%%

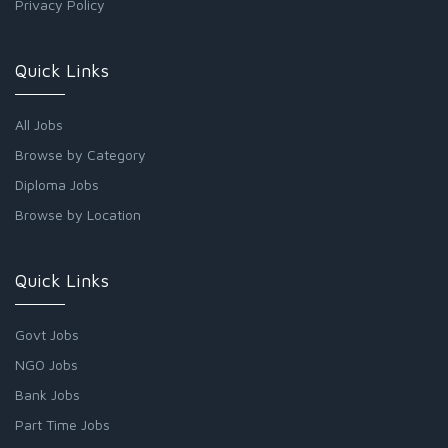
Privacy Policy
Quick Links
All Jobs
Browse by Category
Diploma Jobs
Browse by Location
Quick Links
Govt Jobs
NGO Jobs
Bank Jobs
Part Time Jobs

%%

## Task objective
Search the entries above for "Jobs". Show every line that has it.

## Task response
All Jobs
Diploma Jobs
Govt Jobs
NGO Jobs
Bank Jobs
Part Time Jobs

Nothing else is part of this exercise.